Through regionalization, Syngle said the company tailored its approach to suit different parts of the country, designing campaigns and products that resonated with local cultures and preferences.
He added, “We introduced regional packs, a major logistical exercise and something very difficult for any other player to replicate.”
“The market leader plans to continue investing heavily in branding and advertising with a sharper regional focus, though specific details were not disclosed. The company is stepping up efforts to regain market share, while also prioritising dealer retention,” said Manoj Menon, head of research at ICICI Securities.
Asian Paints reported better-than-expected net profit for the September quarter, driven by double-digit volume growth in the decorative business and industrial segment.
The Mumbai-headquartered paintmaker’s September-quarter profit rose 43% year-on-year to ₹993.59 crore, according to the company’s exchange filings. The net income beat the expectations of 11 analysts polled by Bloomberg, who estimated a profit of ₹894.46 crore.
The company reported their earnings a few minutes before the market closed. Asian Paints shares closed 4.5% higher at ₹2,773.40 apiece on the BSE on Wednesday.
Revenue from operations stood at ₹8,513.70 crore during the quarter, 6.4% higher from a year ago. The company declared an interim dividend of ₹4.5 per equity share for the fiscal year 3035-26. The record date to establish which shareholders are entitled to receive the interim dividend has been set for 18 November, with payments to be made to shareholders on or after 27 November.

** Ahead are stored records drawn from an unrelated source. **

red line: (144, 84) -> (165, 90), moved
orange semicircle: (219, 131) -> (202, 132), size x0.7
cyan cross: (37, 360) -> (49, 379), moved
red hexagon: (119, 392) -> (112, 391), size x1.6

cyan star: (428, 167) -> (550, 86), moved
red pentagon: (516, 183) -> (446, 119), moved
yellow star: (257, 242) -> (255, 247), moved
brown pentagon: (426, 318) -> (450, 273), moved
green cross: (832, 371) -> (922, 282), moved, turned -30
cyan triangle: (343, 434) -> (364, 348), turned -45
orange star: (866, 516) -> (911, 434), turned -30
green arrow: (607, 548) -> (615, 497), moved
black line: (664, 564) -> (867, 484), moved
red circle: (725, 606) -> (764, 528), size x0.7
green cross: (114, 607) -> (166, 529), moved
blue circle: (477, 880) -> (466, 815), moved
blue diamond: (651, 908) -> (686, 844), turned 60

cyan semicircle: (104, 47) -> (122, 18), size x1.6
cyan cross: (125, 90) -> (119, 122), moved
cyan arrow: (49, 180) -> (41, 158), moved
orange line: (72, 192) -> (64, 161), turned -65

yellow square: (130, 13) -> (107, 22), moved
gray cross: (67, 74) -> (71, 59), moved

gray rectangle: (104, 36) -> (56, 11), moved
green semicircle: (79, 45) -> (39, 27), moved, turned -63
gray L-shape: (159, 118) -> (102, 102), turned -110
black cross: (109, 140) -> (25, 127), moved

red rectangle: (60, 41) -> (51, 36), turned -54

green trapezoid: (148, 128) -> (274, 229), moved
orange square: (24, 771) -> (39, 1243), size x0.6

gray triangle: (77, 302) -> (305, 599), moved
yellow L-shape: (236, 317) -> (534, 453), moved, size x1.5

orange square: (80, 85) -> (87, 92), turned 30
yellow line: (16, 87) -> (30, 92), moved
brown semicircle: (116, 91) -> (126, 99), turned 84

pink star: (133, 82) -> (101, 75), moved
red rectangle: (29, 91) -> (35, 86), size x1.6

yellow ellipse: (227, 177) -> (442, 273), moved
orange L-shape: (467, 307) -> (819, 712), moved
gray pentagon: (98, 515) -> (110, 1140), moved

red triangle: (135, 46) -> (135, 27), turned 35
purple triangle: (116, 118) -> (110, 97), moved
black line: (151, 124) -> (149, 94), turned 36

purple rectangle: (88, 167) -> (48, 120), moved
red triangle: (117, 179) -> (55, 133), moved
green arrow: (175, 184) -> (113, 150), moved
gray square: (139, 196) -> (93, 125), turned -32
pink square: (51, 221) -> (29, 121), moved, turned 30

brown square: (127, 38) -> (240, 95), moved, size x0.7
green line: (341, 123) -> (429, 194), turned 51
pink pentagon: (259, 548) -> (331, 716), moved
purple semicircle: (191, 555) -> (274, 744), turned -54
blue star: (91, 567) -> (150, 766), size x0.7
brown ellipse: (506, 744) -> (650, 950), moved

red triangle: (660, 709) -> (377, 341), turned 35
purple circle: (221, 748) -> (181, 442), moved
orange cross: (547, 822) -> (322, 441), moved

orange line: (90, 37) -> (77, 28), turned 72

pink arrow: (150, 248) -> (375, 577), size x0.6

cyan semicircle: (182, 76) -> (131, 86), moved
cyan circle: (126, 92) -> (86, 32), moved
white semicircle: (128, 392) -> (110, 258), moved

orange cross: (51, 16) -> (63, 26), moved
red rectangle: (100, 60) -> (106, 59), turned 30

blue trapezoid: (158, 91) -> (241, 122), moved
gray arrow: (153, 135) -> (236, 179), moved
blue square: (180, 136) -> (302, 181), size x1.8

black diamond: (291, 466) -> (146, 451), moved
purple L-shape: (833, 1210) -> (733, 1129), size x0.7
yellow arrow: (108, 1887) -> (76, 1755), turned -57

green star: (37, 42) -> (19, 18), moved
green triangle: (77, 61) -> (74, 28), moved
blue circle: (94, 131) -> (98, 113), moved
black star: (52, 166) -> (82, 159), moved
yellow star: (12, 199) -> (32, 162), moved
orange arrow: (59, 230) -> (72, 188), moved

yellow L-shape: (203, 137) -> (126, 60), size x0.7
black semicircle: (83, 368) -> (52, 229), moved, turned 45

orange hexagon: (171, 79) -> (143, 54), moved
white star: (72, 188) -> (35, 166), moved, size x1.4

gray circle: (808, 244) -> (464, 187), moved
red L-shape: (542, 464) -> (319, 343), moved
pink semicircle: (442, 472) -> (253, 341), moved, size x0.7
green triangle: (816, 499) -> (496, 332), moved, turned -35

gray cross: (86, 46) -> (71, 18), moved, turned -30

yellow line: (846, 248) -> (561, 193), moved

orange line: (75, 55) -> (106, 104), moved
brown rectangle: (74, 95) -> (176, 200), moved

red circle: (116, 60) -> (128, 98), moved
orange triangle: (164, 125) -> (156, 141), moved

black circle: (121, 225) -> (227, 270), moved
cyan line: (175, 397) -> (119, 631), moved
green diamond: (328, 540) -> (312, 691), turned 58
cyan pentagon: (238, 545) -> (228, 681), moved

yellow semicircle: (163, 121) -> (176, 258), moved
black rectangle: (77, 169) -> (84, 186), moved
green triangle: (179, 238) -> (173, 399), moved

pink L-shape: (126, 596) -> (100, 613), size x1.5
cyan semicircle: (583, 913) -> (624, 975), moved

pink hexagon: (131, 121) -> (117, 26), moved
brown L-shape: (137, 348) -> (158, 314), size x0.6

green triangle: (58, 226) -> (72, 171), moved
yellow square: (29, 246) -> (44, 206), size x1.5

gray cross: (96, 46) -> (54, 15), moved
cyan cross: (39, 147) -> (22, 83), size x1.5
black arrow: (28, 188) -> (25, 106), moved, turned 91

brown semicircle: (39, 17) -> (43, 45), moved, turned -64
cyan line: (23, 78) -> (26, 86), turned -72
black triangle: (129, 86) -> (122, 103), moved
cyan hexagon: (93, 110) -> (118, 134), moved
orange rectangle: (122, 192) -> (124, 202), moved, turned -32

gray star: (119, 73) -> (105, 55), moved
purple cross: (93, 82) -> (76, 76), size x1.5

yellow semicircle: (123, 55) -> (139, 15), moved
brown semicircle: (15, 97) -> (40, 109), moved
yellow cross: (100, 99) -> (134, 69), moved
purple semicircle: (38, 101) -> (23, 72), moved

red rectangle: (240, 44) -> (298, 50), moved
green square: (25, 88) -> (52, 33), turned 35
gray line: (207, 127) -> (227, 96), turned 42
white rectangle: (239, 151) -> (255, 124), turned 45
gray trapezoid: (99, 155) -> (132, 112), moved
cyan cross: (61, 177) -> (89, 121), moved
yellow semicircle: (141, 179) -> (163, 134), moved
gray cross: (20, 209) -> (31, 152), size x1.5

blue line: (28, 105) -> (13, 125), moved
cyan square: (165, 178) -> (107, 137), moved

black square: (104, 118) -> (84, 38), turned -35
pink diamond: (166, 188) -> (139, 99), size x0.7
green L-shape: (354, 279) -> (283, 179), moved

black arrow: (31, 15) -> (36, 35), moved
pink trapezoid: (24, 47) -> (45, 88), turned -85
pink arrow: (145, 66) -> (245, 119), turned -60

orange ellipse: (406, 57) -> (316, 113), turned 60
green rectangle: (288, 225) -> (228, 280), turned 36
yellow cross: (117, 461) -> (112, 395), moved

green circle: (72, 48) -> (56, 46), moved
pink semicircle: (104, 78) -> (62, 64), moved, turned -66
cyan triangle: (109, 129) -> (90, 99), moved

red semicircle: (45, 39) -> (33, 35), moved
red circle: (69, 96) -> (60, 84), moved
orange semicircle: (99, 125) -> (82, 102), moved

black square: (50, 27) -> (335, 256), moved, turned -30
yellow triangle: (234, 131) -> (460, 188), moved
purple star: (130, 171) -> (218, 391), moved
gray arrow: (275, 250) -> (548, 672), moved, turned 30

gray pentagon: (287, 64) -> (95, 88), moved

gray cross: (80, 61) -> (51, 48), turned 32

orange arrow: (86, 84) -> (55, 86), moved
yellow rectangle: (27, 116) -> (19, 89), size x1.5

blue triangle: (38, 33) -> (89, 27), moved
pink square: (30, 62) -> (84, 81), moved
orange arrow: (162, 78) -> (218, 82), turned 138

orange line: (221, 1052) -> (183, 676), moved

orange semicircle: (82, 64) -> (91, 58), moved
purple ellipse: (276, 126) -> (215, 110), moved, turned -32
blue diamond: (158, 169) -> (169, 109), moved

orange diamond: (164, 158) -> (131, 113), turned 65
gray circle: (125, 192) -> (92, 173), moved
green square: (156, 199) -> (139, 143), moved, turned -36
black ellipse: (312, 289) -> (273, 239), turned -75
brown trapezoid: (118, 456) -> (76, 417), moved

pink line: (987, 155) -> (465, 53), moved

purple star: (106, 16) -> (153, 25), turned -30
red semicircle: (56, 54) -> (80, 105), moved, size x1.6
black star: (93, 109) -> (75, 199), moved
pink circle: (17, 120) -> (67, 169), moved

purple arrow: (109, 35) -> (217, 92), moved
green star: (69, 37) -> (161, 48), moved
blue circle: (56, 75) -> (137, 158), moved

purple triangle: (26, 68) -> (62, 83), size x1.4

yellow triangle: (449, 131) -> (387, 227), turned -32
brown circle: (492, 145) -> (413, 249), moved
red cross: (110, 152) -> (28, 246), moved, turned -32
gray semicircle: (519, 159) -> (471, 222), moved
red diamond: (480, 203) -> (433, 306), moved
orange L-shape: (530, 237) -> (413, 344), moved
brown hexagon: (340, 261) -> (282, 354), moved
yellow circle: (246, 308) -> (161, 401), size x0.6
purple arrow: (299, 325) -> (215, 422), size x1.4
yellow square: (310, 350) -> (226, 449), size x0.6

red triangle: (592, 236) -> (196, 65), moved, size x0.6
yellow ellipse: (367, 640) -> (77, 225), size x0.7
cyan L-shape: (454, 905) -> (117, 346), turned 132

An abnormally longer monsoon season this year weighed on the company’s revenue and profits sequentially, which declined by about 5% and 10%, respectively.
“This was a quarter of focused innovation, good execution and regionalisation of initiatives, resulting in a strong performance,” said Syngle in a company statement. “This growth was driven by our ability to generate demand across urban and rural areas through various regional activations and intense marketing /brand building measures.”
He said that the company experienced an enhancement in their domestic decorative sector, achieving a double-digit volume growth of 10.9% and a 6% rise in value, despite the difficulties presented by a lengthy and widespread monsoon.
The double-digit growth in decorative paints came after six quarters, according to the company’s investor presentation.
"Growth was further accelerated by enhanced performance in our Automotive and Industrial Protective Coatings segments, contributing to an overall 6.7% value growth in the domestic coatings business. In the International business, we delivered double-digit revenue growth, led by key markets in South Asia, the Middle East and Africa. While the Home Décor business continues to navigate headwinds, our progress with Beautiful Homes stores is promising," said Syngle.
Syngle during the analyst conference call acknowledged that the demand conditions for the entire industry “have not been very great” and dampened by monsoons and in the first half it has grown about “3%-3.5% overall”.
However, the company is betting on “a very strong marriage season which is going to provide support,” and “good monsoons which would kind of augur for possibly some growth in terms of the rural markets” and finally goods and services (GST) corrections to lead to an uptick in consumption.